How can I write such stuff?  Have I proof?  What historical facts do I know of these women's lives?  I know little to nothing but what is revealed in their fictional works, what I myself have lived through, and how your own personal experience can effect your writing.  You could perhaps talk to a number of people and do extensive research on the subject and come up with a feasible fictional example of abuse and neglect, privation and fear.  But these ladies write with the knowledge of someone who lived through it, neither did they have access to sociological studies, the internet, great libraries, or the chance to personally interview hundreds of such victims.  They are survivors, or closely acquainted to survivors, of the worst hardships domestic life can offer up.  Not murder per say, but the slow and gradual working of despair on a sensitive heart by those that should love it best, but they are not worn down and destroyed, rather they rise up, if only in the realm of words, and say that life is good, family wonderful, and the world still beautiful even amidst their disquiet life.

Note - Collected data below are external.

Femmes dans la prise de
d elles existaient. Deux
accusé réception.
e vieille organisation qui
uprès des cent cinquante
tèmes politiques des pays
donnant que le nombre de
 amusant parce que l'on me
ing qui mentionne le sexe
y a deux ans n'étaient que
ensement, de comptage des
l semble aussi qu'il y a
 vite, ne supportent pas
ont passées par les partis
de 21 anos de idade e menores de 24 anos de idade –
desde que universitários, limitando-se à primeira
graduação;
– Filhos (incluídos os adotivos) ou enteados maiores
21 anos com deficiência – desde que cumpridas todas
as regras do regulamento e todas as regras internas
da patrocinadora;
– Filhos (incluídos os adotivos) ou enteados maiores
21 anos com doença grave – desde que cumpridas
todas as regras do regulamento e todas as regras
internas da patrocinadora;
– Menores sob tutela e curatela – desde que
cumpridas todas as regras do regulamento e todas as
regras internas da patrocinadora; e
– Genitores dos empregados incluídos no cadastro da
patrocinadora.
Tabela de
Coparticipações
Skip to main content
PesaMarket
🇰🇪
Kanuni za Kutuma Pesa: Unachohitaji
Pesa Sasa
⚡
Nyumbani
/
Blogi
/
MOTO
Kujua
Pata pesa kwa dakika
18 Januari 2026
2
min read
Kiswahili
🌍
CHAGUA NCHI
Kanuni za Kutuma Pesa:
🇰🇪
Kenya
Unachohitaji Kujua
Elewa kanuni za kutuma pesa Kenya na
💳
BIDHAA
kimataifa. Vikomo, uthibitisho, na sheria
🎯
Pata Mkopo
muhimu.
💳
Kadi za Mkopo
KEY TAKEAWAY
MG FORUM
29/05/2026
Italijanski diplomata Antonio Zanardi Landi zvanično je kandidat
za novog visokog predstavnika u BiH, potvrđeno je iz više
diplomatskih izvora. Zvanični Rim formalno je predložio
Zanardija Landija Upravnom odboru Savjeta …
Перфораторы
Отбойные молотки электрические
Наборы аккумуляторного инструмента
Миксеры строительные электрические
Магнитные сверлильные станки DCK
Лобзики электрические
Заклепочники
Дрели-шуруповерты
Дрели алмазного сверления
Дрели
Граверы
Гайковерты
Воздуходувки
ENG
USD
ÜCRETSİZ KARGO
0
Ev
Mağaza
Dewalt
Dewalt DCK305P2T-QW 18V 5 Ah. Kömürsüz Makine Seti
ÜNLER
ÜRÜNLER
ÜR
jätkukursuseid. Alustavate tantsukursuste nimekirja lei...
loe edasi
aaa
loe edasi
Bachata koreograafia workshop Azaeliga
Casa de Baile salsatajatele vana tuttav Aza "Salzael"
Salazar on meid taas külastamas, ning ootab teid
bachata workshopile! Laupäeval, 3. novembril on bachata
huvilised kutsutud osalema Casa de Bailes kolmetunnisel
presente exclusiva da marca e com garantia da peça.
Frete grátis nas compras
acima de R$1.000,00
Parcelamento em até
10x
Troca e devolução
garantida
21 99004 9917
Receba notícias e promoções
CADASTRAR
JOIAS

I just reread Montgomery's 'The Blue Castle,' and came away thinking she had written my biography (except my in-laws aren't fabulously wealthy).  She lived through something.  Austen's Lady Catherine is too superb a character to have sprung solely from the realm of imagination, I wonder who the inspiration was?  'Jane Eyre' is likewise haunted by grim visions of a gothic domestic scene known only to those who have dwelt long therein.  All of Alcott's 'little women' wrestle with exactly what happiness is, exploring many shades of the domestic scene and the triumphs and perils attendant thereunto.  I can't wait to hear the full tale behind the tales one day, at least I hope that I will!  They give such hope to those who suffer and endure in silence, those who struggle day to day just to cope and survive, let alone smile, but we are promised so much more than smiling: our weeping shall turn to joy.  They have seen that far off dawn of hope through the bitter winds and rain of night, they have heard the strains of fair music from a far country echoing faintly in grim and silent lands, and they have passed those hints, that hope, that fleeting joy on to us, who yet struggle through the 'slews of despair,' who wander aimlessly in the 'valley of the shadow of death.'

They perhaps did not have the expected happy ending that we all demand, but they certainly wrote them and we, their blessed heirs, can rejoice thereat.  I think of my own grandmother, unable to have children herself, adopting three kids out of the foster care system: abused and neglected by their biological parents, afflicted with various mental and emotional hindrances.  One dying young, another a drunk to this day, the third a selfish manipulative monster who blamed everything on them. She did not see her own happy ending during her lifetime, but without her efforts, my own life would be rather dreadful: we owe much of our 'happy middle' to her perseverance through the greatest afflictions that can try a mother's heart.  So stand strong, even when life and everyone you love seems determined to destroy you, when no one knows your pain and struggle and heartache.  Even if you can't see a happy ending on the horizon, know that your struggles are not unseen, your efforts and courage are not vain, as long as you stay true, good can yet come of it, be it a story beloved by generations or great grandchildren who are happily oblivious to the grim reality that was life as usual to generations past.